Race and Ethnicity, Environmental Sociology, Economic Sociology, Environmental Justice, Qualitative Sociology

Biography

My research focuses on how race and racism shape environmental practices and policies in multi-racial societies, such as Brazil and the U.S. In Brazil, I use the sugar-ethanol industry as a lens to examine the movements and counter-movements related to policies for equity and sustainability. This research studies worksites as contested terrains, where ideological struggles related to racial and class domination manifest in everyday labor and environmental practices in mills. My methods involve ethnographic observation and in-depth interviews with agribusiness elites, rural labor unions, rural workers, and federal labor regulators. Research in this ongoing project has been published in Sociology of Race and Ethnicity, Environmental Sociology, and Latin American Perspectives. ​My work on the U.S. engages the intersection of race, environmental justice, and political economy. In this theoretical work, I am particularly interested in interrogating how white supremacy impedes collective action and hinders effective policymaking for creating public goods. Research in this area has been published in Current Sociology and a forthcoming chapter in The Handbook of Anti-Environmentalism.

I teach courses in the sociology of race and ethnicity at the undergraduate and graduate levels. These courses cover a wide range of topics, including, but not limited to, theory, methodology, labor markets, housing, policing and carceral systems, environmental justice, climate change, education, and banking. At the undergraduate level, I teach students the basic tenets of sociological research on race and ethnicity, including theory, methods, and data analysis. We cover topics of long-standing importance, as well as contemporary events. At the graduate level, students discuss and debate the foundational and contemporary scholarship shaping the field, while also developing their own work in dialogue with ongoing debates.

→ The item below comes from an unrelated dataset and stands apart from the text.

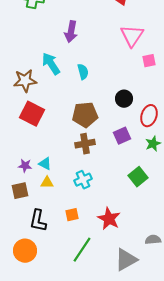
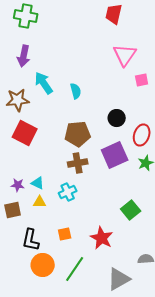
purple arrow: (71, 32) -> (24, 56), moved
purple square: (122, 136) -> (115, 155), size x1.5
green square: (138, 177) -> (131, 210), moved
cyan cross: (83, 180) -> (68, 192), moved
orange circle: (25, 251) -> (43, 265), moved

I am elated to be part of the faculty in the Department of Sociology at the University of Oklahoma. In my undergraduate and graduate classes, I am excited not only to train students to use critical thinking to understand historical and current racial and ethnic inequalities, but also for students to communicate their viewpoints in the classroom to enrich the learning experience. I look forward to sharing my research with the OU community and collaborating with faculty and students within the Department of Sociology and in other departments across campus. Moreover, as a native of southwest Missouri, whose training and research involved living in Wisconsin, California, and Brazil, I am happy to launch my research and teaching programs closer to home.